Downtown Vancouver is famous for its gleaming towers of glass, concrete, and steel.
That's a relatively recent development, as anyone who's lived here a few decades can attest to. However, to anyone alive nowadays, the downtown core has always been a busy, vibrant city with paved streets, electric lights and filled with homes and businesses.
These photos are from a period just a bit before that. Founded in 1886, Vancouver only had about 26,000 residents by 1901. For the settlers who came from Europe and Asia, it was a distant land not nearly as developed as places in Eastern Canada, the US or other areas.
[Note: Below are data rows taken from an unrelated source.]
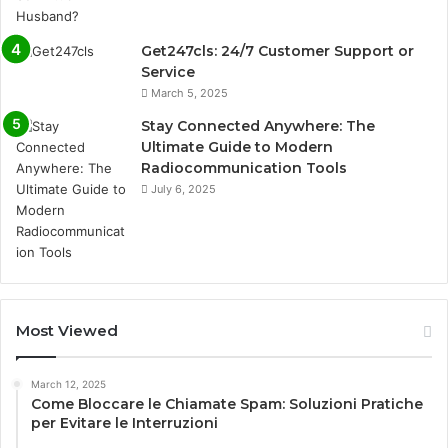
Get247cls: 24/7 Customer Support or
Service
March 5, 2025
Stay Connected Anywhere: The
Ultimate Guide to Modern
Radiocommunication Tools
July 6, 2025
Most Viewed
March 12, 2025
Come Bloccare le Chiamate Spam: Soluzioni Pratiche
per Evitare le Interruzioni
At the same time, what is now downtown wasn't the city's core at first, that was further east in Gastown. And for quite awhile New Westminster and Victoria were larger towns.
These photos from the 1880s to early 1900s show how fast Vancouver's downtown grew.
In about less than 20 years the land that is now the intersection of West Georgia and Granville Street went from a nearly unusable area where a towering forest had stood (it was cut down when the mills were built pre-Vancouver) to a bustling area with a popular park, an opera house, a huge hotel (for the time) and big businesses like the Hudson's Bay.
That same intersection is now home to an underground SkyTrain station, a subterranean mall, a couple of towers (albeit not the tallest in the city), and well, still Hudson's Bay. They really seem to like that corner (though that's not the original structure, it was built in 1913).